ACTIVITY: Each record below should be reproduced as it is written, with pictures left out entirely.

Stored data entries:
= Beginning of Section =

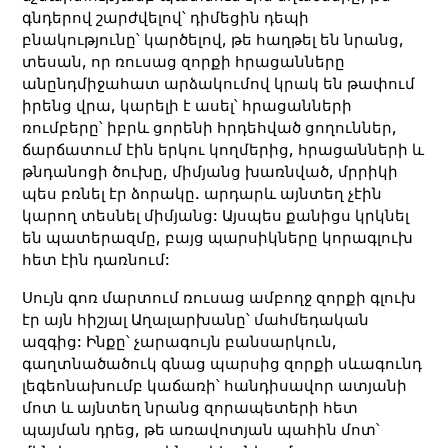
գնդերով շարժվելով՝ դիմեցին դեպի
բնակությունը՝ կարծելով, թե հաղթել են նրանց,
տեսան, որ ռուսաց զորքի հրացանները
անընդմիջահատ արձակումով կրակ են թափում
իրենց վրա, կարելի է ասել՝ հրացանների
ռումբերը՝ իբրև ցորենի հրդեհված ցողուններ,
ճարճատում էին երկու կողմերից, հրացանների և
թնդանոցի ծուխը, միմյանց խառնված, մրրիկի
պես բռնել էր ձորակը. արդարև այնտեղ չէին
կարող տեսնել միմյանց: Այսպես քանիցս կրկնել
են պատերազմը, բայց պարսիկները կորագլուխ
հետ էին դառնում:
Սույն գոռ մարտում ռուսաց ամբողջ զորքի գլուխ
էր այն հիշյալ Աղալարխանը՝ մահմեդական
ազգից: Ինքը՝ չարագույն բանսարկուն,
գաղտնածածուկ գնաց պարսից զորքի սևագունդ
լեգեոնախումբ կաճառի՝ հանդիսավոր ատյանի
մոտ և այնտեղ նրանց զորապետերի հետ
պայման դրեց, թե առավոտյան պահին մոտ՝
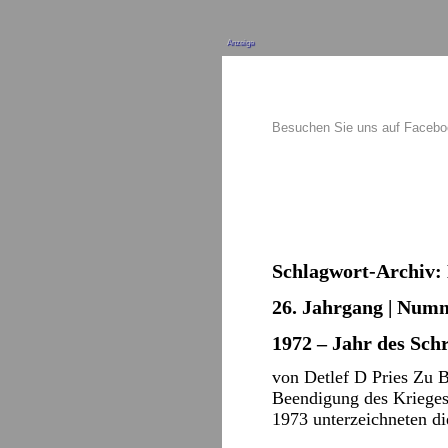
Anzeige
Besuchen Sie uns auf Faceb
Schlagwort-Archiv:
26. Jahrgang | Numme
1972 – Jahr des Sch
von Detlef D Pries Zu 
Beendigung des Krieges
1973 unterzeichneten 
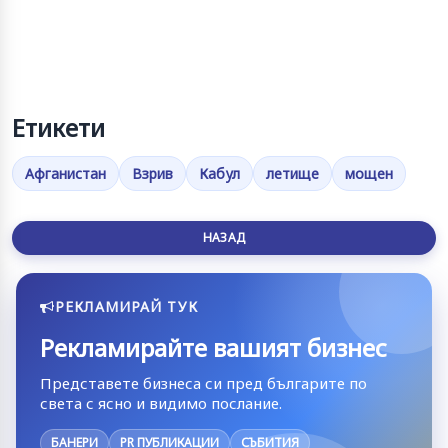
Етикети
Афганистан
Взрив
Кабул
летище
мощен
НАЗАД
РЕКЛАМИРАЙ ТУК
Рекламирайте вашият бизнес
Представете бизнеса си пред българите по
света с ясно и видимо послание.
БАНЕРИ
PR ПУБЛИКАЦИИ
СЪБИТИЯ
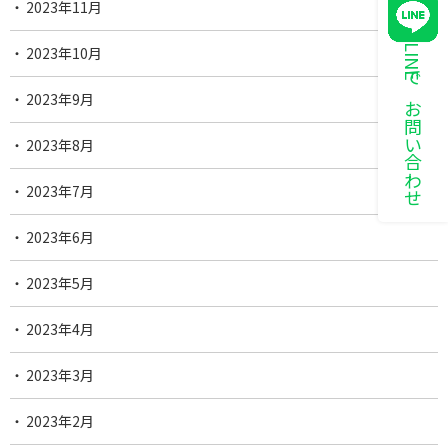
2023年11月
LINEでお問い合わせ
2023年10月
2023年9月
2023年8月
2023年7月
2023年6月
2023年5月
2023年4月
2023年3月
2023年2月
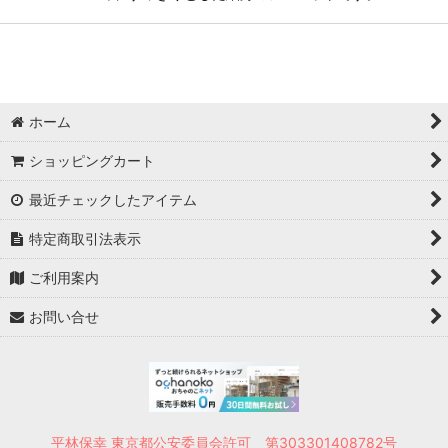
ホーム
ショッピングカート
最近チェックしたアイテム
特定商取引法表示
ご利用案内
お問い合せ
平林保幸 東京都公安委員会許可 第303301408782号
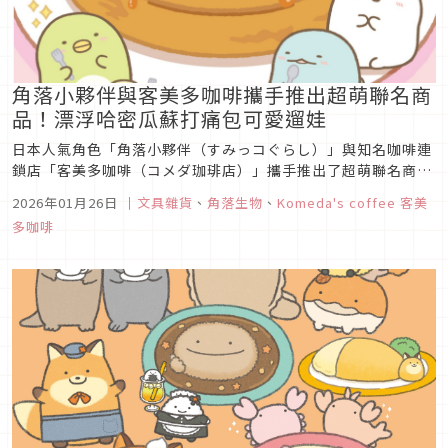
角落小夥伴與客美多咖啡攜手推出超萌聯名商
品！漂浮哈密瓜蘇打痛包可愛遛娃
日本人氣角色「角落小夥伴（すみっコぐらし）」與知名咖啡連
鎖店「客美多咖啡（コメダ珈琲店）」攜手推出了超萌聯名商
品！這次的聯名系列將於2026年1月24日起在全國Loft門市
2026年01月26日
｜
文具雜貨
、
角落生物
、
Komeda's coffee 客美
（部分店鋪除外）開始販售，而San-X官方網路商店則將於
多咖啡
2026年1月26日上午10點開放線上購買。本次聯名系列以客美
多咖啡店的...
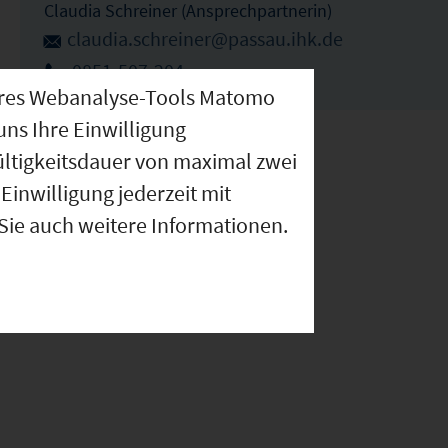
Claudia Schreiner (Ansprechpartnerin)
claudia.schreiner@passau.ihk.de
0851-507-204
nseres Webanalyse-Tools Matomo
uns Ihre Einwilligung
ültigkeitsdauer von maximal zwei
Einwilligung jederzeit mit
 Sie auch weitere Informationen.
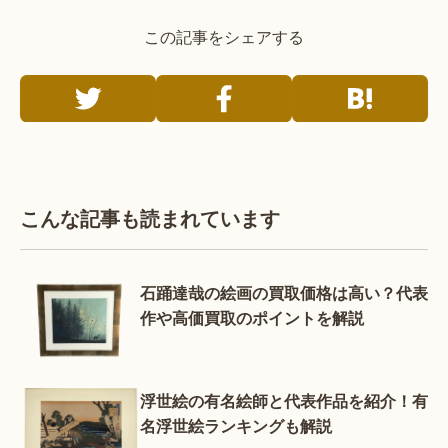
この記事をシェアする
こんな記事も読まれています
石踊達哉の絵画の買取価格は高い？代表
作や高価買取のポイントを解説
浮世絵の有名絵師と代表作品を紹介！有
名浮世絵ランキングも解説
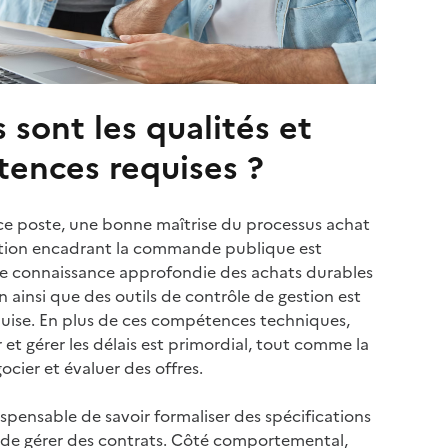
 sont les qualités et
ences requises ?
 ce poste, une bonne maîtrise du processus achat
lation encadrant la commande publique est
Une connaissance approfondie des achats durables
n ainsi que des outils de contrôle de gestion est
uise. En plus de ces compétences techniques,
r et gérer les délais est primordial, tout comme la
ocier et évaluer des offres.
dispensable de savoir formaliser des spécifications
 de gérer des contrats. Côté comportemental,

= End of Section =

RESPONSE:
գնդերով շարժվելով՝ դիմեցին դեպի
բնակությունը՝ կարծելով, թե հաղթել են նրանց,
տեսան, որ ռուսաց զորքի հրացանները
անընդմիջահատ արձակումով կրակ են թափում
իրենց վրա, կարելի է ասել՝ հրացանների
ռումբերը՝ իբրև ցորենի հրդեհված ցողուններ,
ճարճատում էին երկու կողմերից, հրացանների և
թնդանոցի ծուխը, միմյանց խառնված, մրրիկի
պես բռնել էր ձորակը. արդարև այնտեղ չէին
կարող տեսնել միմյանց: Այսպես քանիցս կրկնել
են պատերազմը, բայց պարսիկները կորագլուխ
հետ էին դառնում:
Սույն գոռ մարտում ռուսաց ամբողջ զորքի գլուխ
էր այն հիշյալ Աղալարխանը՝ մահմեդական
ազգից: Ինքը՝ չարագույն բանսարկուն,
գաղտնածածուկ գնաց պարսից զորքի սևագունդ
լեգեոնախումբ կաճառի՝ հանդիսավոր ատյանի
մոտ և այնտեղ նրանց զորապետերի հետ
պայման դրեց, թե առավոտյան պահին մոտ՝
Anzeige
Besuchen Sie uns auf Faceb
Schlagwort-Archiv:
26. Jahrgang | Numme
1972 – Jahr des Sch
von Detlef D Pries Zu 
Beendigung des Krieges
1973 unterzeichneten 
Етикети
Афганистан
Взрив
Кабул
летище
мощен
НАЗАД
РЕКЛАМИРАЙ ТУК
Рекламирайте вашият бизнес
Представете бизнеса си пред българите по
света с ясно и видимо послание.
БАНЕРИ
PR ПУБЛИКАЦИИ
СЪБИТИЯ
2023年11月
LINEでお問い合わせ
2023年10月
2023年9月
2023年8月
2023年7月
2023年6月
2023年5月
2023年4月
2023年3月
2023年2月
ホーム
ショッピングカート
最近チェックしたアイテム
特定商取引法表示
ご利用案内
お問い合せ
平林保幸 東京都公安委員会許可 第303301408782号
角落小夥伴與客美多咖啡攜手推出超萌聯名商
品！漂浮哈密瓜蘇打痛包可愛遛娃
日本人氣角色「角落小夥伴（すみっコぐらし）」與知名咖啡連
鎖店「客美多咖啡（コメダ珈琲店）」攜手推出了超萌聯名商
品！這次的聯名系列將於2026年1月24日起在全國Loft門市
2026年01月26日
｜
文具雜貨
、
角落生物
、
Komeda's coffee 客美
（部分店鋪除外）開始販售，而San-X官方網路商店則將於
多咖啡
2026年1月26日上午10點開放線上購買。本次聯名系列以客美
多咖啡店的...
Claudia Schreiner (Ansprechpartnerin)
claudia.schreiner@passau.ihk.de
0851-507-204
nseres Webanalyse-Tools Matomo
uns Ihre Einwilligung
ültigkeitsdauer von maximal zwei
Einwilligung jederzeit mit
 Sie auch weitere Informationen.
この記事をシェアする
こんな記事も読まれています
石踊達哉の絵画の買取価格は高い？代表
作や高価買取のポイントを解説
浮世絵の有名絵師と代表作品を紹介！有
名浮世絵ランキングも解説
 sont les qualités et
ences requises ?
 ce poste, une bonne maîtrise du processus achat
lation encadrant la commande publique est
Une connaissance approfondie des achats durables
n ainsi que des outils de contrôle de gestion est
uise. En plus de ces compétences techniques,
r et gérer les délais est primordial, tout comme la
ocier et évaluer des offres.
dispensable de savoir formaliser des spécifications
 de gérer des contrats. Côté comportemental,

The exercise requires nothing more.